Guo, Yejun Sept. 21, 2019, 7:04 a.m. UTC | #4
> -----Original Message-----

> From: ffmpeg-devel [mailto:ffmpeg-devel-bounces@ffmpeg.org] On Behalf Of

> Pedro Arthur

> Sent: Friday, September 20, 2019 11:14 PM

> To: FFmpeg development discussions and patches <ffmpeg-devel@ffmpeg.org>

> Subject: Re: [FFmpeg-devel] [PATCH 1/4] libavfilter/dnn: add layer maximum for

> native mode.

> 

> Em sex, 20 de set de 2019 às 11:50, Guo, Yejun <yejun.guo@intel.com>

> escreveu:

> >

> >

> >

> > > -----Original Message-----

> > > From: ffmpeg-devel [mailto:ffmpeg-devel-bounces@ffmpeg.org] On Behalf

> Of

> > > Pedro Arthur

> > > Sent: Friday, September 20, 2019 10:17 PM

> > > To: FFmpeg development discussions and patches

> <ffmpeg-devel@ffmpeg.org>

> > > Subject: Re: [FFmpeg-devel] [PATCH 1/4] libavfilter/dnn: add layer maximum

> for

> > > native mode.

> > >

> > > Hi,

> > >

> > > Em sex, 20 de set de 2019 às 01:00, Guo, Yejun <yejun.guo@intel.com>

> > > escreveu:

> > > >

> > > > The reason to add this layer is that it is used by srcnn in vf_sr.

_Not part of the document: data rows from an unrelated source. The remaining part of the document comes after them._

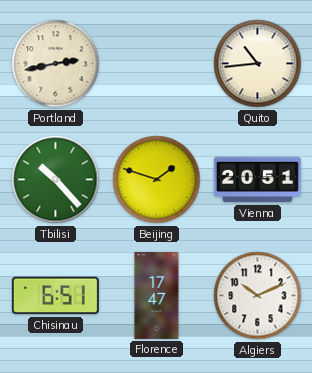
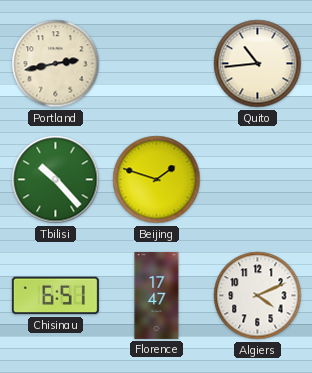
Vienna: 20:51 -> none
Algiers: 10:11 -> 4:11
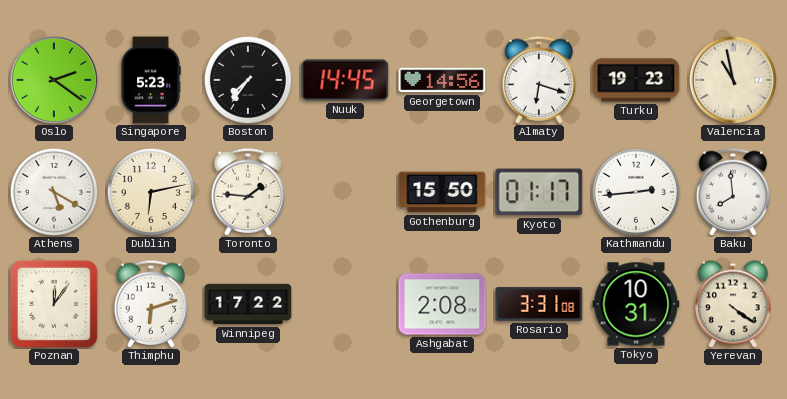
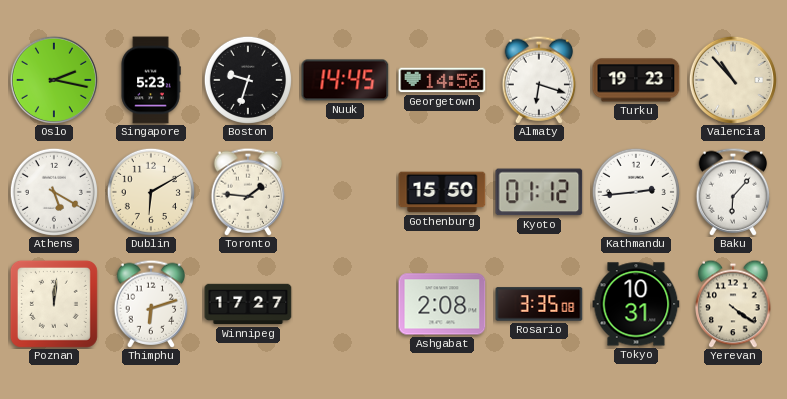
Oslo: 2:21 -> 2:17
Boston: 7:36 -> 9:33
Valencia: 10:58 -> 10:53
Dublin: 6:13 -> 6:10
Kyoto: 01:17 -> 01:12
Baku: 7:59 -> 6:07
Poznan: 12:06 -> 12:01
Winnipeg: 17:22 -> 17:27
Rosario: 3:31 -> 3:35
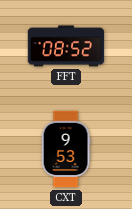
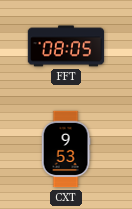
FFT: 08:52 -> 08:05
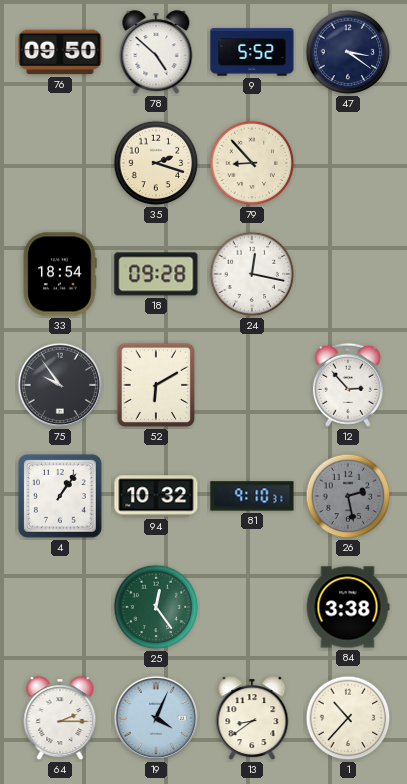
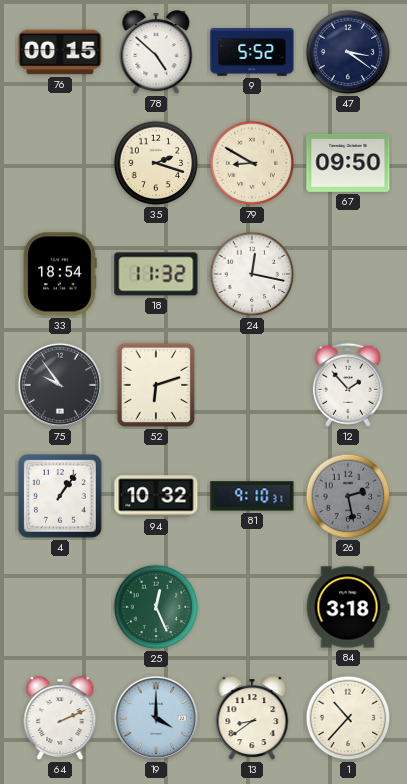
76: 09:50 -> 00:15
79: 8:53 -> 8:50
67: none -> 09:50
18: 09:28 -> 11:32
52: 6:10 -> 6:12
12: 2:53 -> 1:53
25: 12:24 -> 12:26
84: 3:38 -> 3:18
64: 2:15 -> 2:11
19: 4:04 -> 4:00
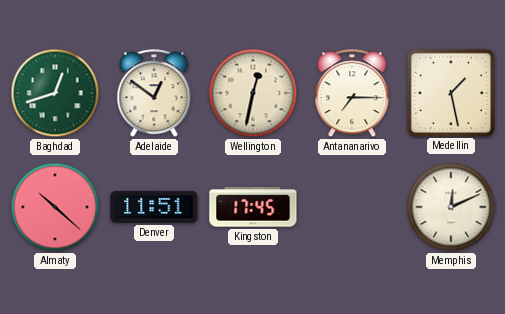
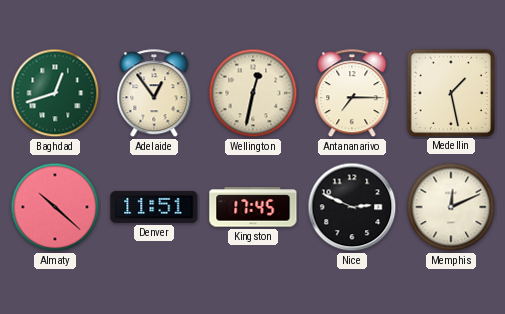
Adelaide: 12:51 -> 12:54
Nice: none -> 2:49
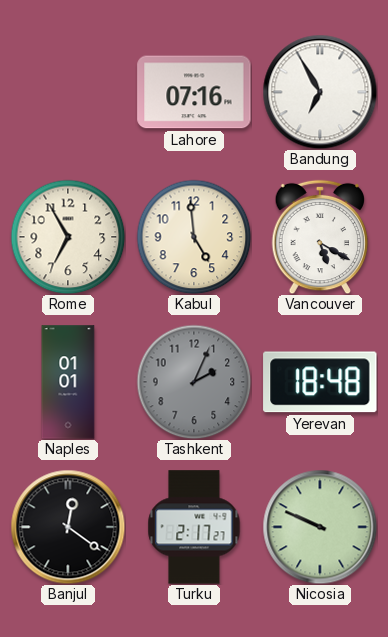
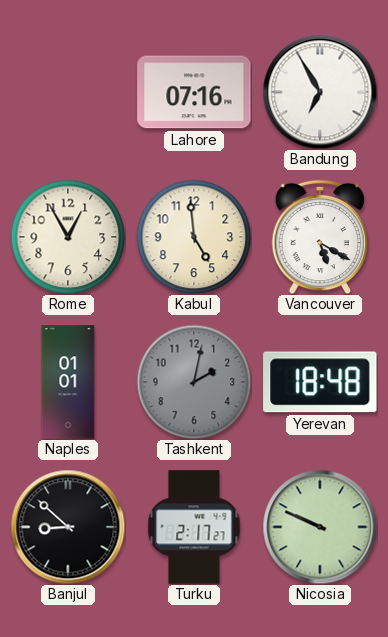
Rome: 6:55 -> 12:55
Tashkent: 2:04 -> 2:02
Banjul: 12:21 -> 8:52
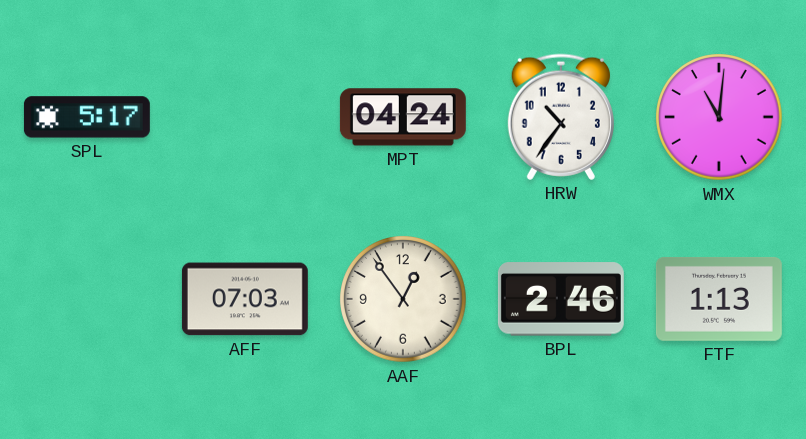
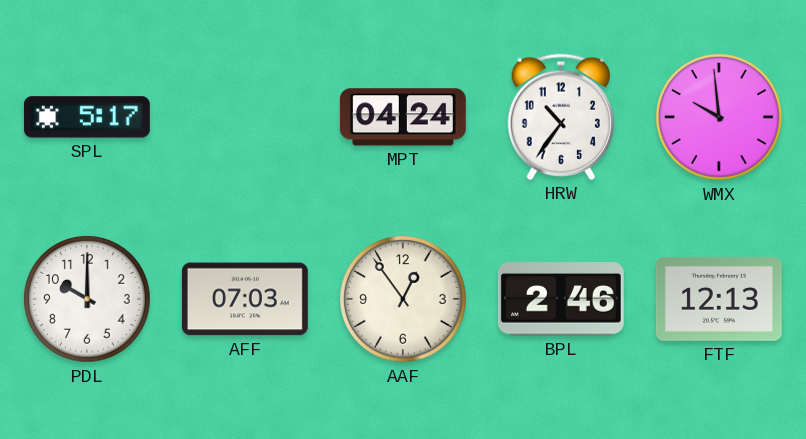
WMX: 11:01 -> 9:59
PDL: none -> 10:00
FTF: 1:13 -> 12:13
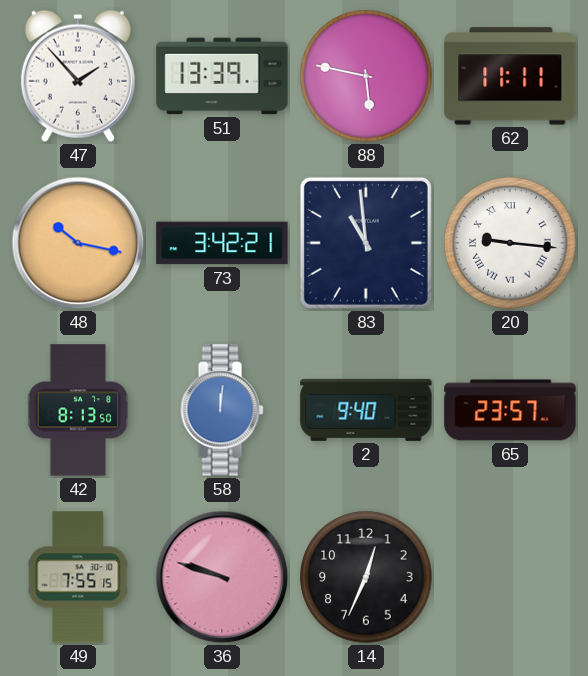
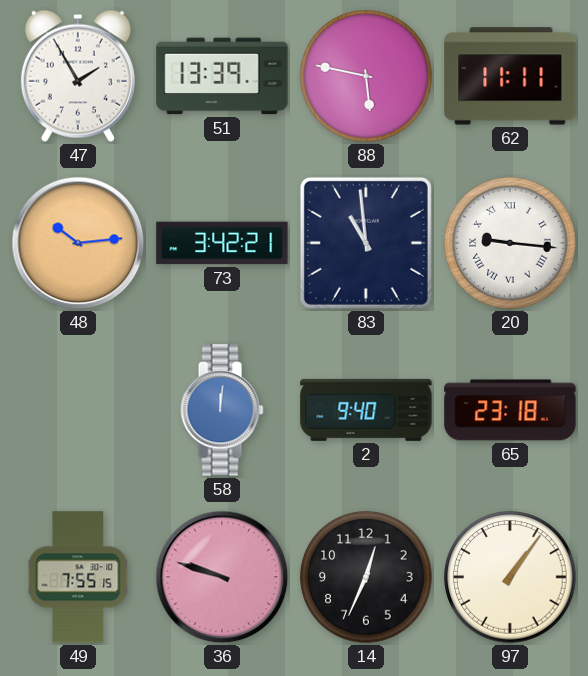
47: 1:53 -> 1:55
48: 10:17 -> 10:14
42: 8:13 -> none
65: 23:57 -> 23:18
97: none -> 1:06
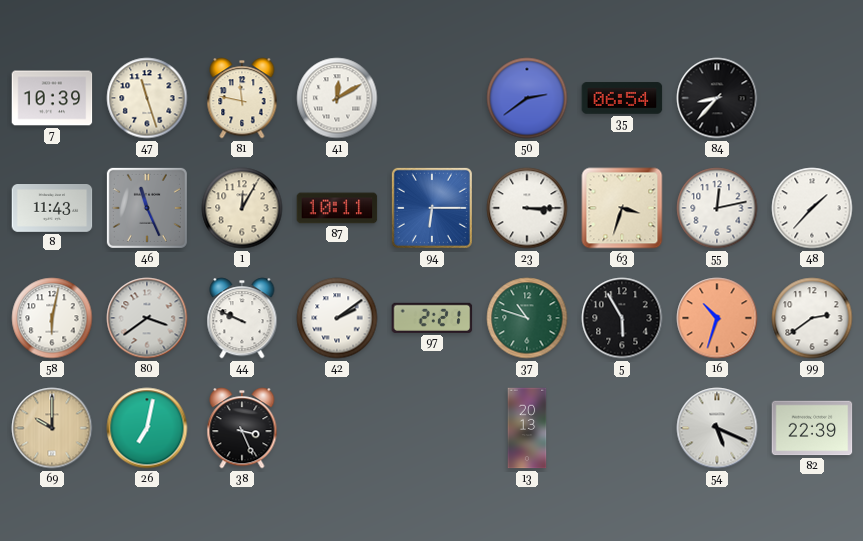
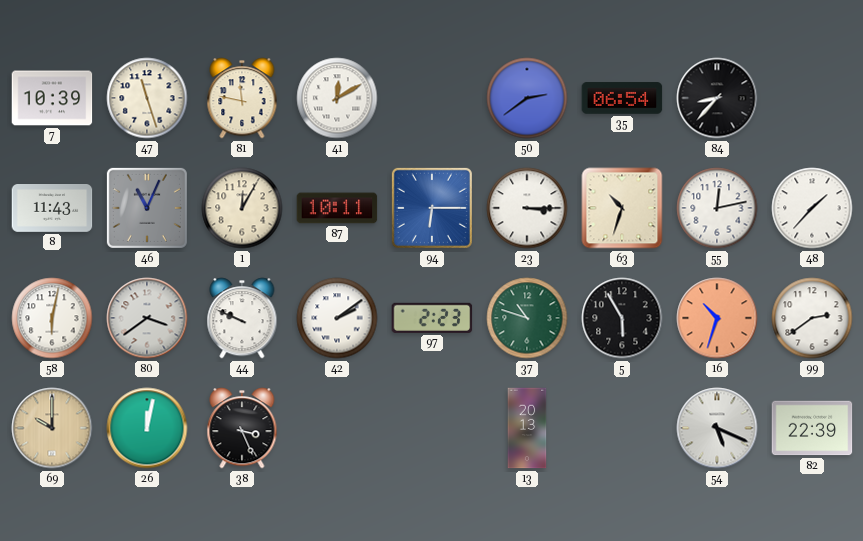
46: 11:26 -> 11:04
63: 3:33 -> 10:33
97: 2:21 -> 2:23
26: 7:02 -> 12:02
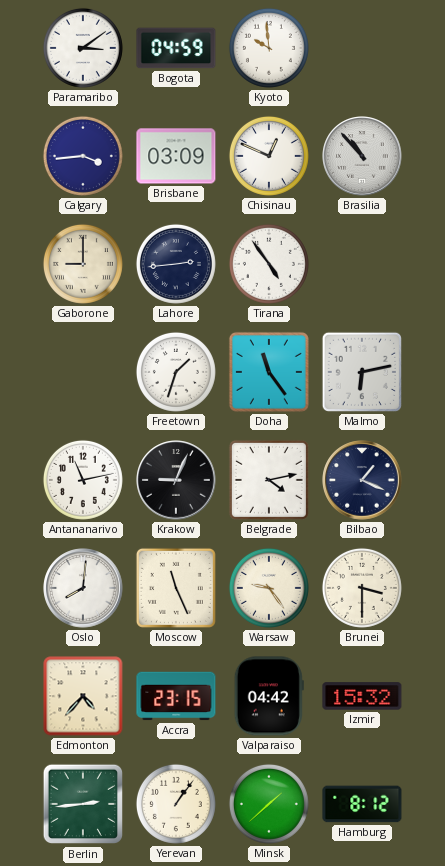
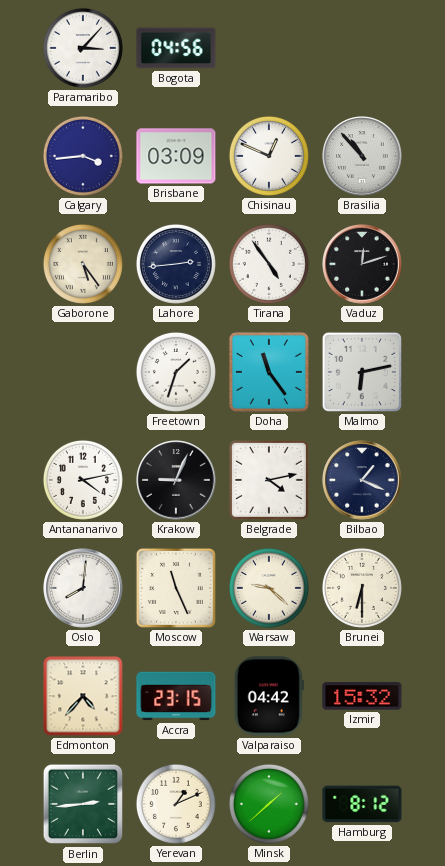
Paramaribo: 3:09 -> 3:07
Bogota: 04:59 -> 04:56
Kyoto: 9:59 -> none
Gaborone: 9:00 -> 5:24
Vaduz: none -> 12:12
Antananarivo: 11:13 -> 4:13
Warsaw: 9:24 -> 9:22
Brunei: 3:30 -> 6:30
Yerevan: 1:06 -> 1:11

> > > > This layer is currently ignored in native mode. After this patch,

> > > > we can add multiple outputs support for native mode.

> > > >

> > > I did not quite understand the commit message. Where does srcnn needs

> > > max a layer?

> >

> > see

> https://github.com/HighVoltageRocknRoll/sr/blob/master/models/model_srcn

> n.py#L39 ,

> > the maximum layer is the last layer of the model.

> I see, indeed if I'm not missing something this max layer is

> superfulous as the relu activation already does this right?

> What we have to guarantee is that the output is in the range [0, 1],

> that means we should have had a layer min(y, 1) instead of the max or

> guarantee the conversion from float to integer properly saturates y >

> 1.


yes, I think so.

> 

> >

> > > What is the relation between max layer and supporting multiple outputs?

> >

> > thanks, I did not describe it explicitly, will add more detail as below.

> >

> > The direct relation is the max layer and the model output name, and then

> multiple outputs

> > can be supported after the output name matching is supported.

> >

> > suppose the output name of srcnn is 'y', it means that the output name of

> max layer is 'y'

> > since max layer is the last layer. And suppose the input name of max layer is

> 'z', the network

> > looks like:

> > ... -> 'z' -> (max layer) -> 'y'

> >

> > In current implementation, the max layer is ignored in native mode, it means

> that 'y' is also

> > discarded in native mode. The output name of the native model becomes 'z'.

> And so we could not

> > find the correct output operand with name 'y'.

> >

> > The reason that current implementation works is that we just consider the

> last operand as the

> > model output, ignoring the name matching.

> >

> > to support multiple outputs, we have to recognize output operands by names.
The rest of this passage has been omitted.